Abstract:
As the popularity of passive investment has grown it has given rise to numerous
phenomena. Among these is a pricing anomaly around the event of a share entering
or exiting an index. Numerous event studies have quoted theoretical performance
figures that can be achieved by trading on this event. However they do not consider
the practical elements of an investor trying to achieve these.

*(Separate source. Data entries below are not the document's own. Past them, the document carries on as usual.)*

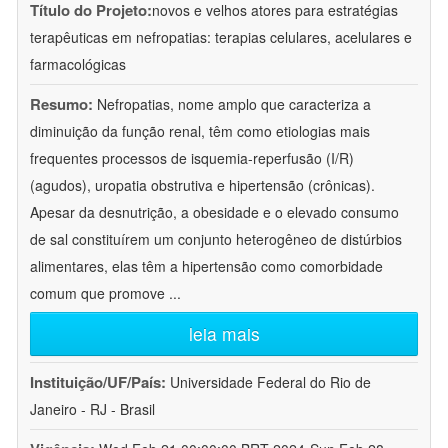
Título do Projeto:
novos e velhos atores para estratégias
terapêuticas em nefropatias: terapias celulares, acelulares e
farmacológicas
Resumo:
Nefropatias, nome amplo que caracteriza a
diminuição da função renal, têm como etiologias mais
frequentes processos de isquemia-reperfusão (I/R)
(agudos), uropatia obstrutiva e hipertensão (crônicas).
Apesar da desnutrição, a obesidade e o elevado consumo
de sal constituírem um conjunto heterogêneo de distúrbios
alimentares, elas têm a hipertensão como comorbidade
comum que promove
...
leia mais
Instituição/UF/País:
Universidade Federal do Rio de
Janeiro - RJ - Brasil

This study sought to understand whether this event can be practically traded by an
investor. This has provided insight into the realities of the event beyond the
theoretical observations in the existing literature. The findings hold relevance for
passive and active investors alike, as well as management of the listed companies
within this segment of the market. This study calculated two different investment
styles, which the literature has suggested should be profitable, but has applied
practicality constraints in order to test the real world applicability of the findings. The
two styles were built and iterated to optimise the performance using share data from
the Johannesburg Stock Exchange (JSE) between January 2005 and September
2019.
The results showed style 1 was unable to outperform the J200 or J201 on a
consistent basis. Style 2 was able to massively outperform, theoretically achieving
226% annual returns. However once the practicality constraints, primarily cost, was
factored in the style produced a -30% return over the full period. This raises
significant questions of the, until now, belief that this event produces a large
outperformance which is likely being traded by investors.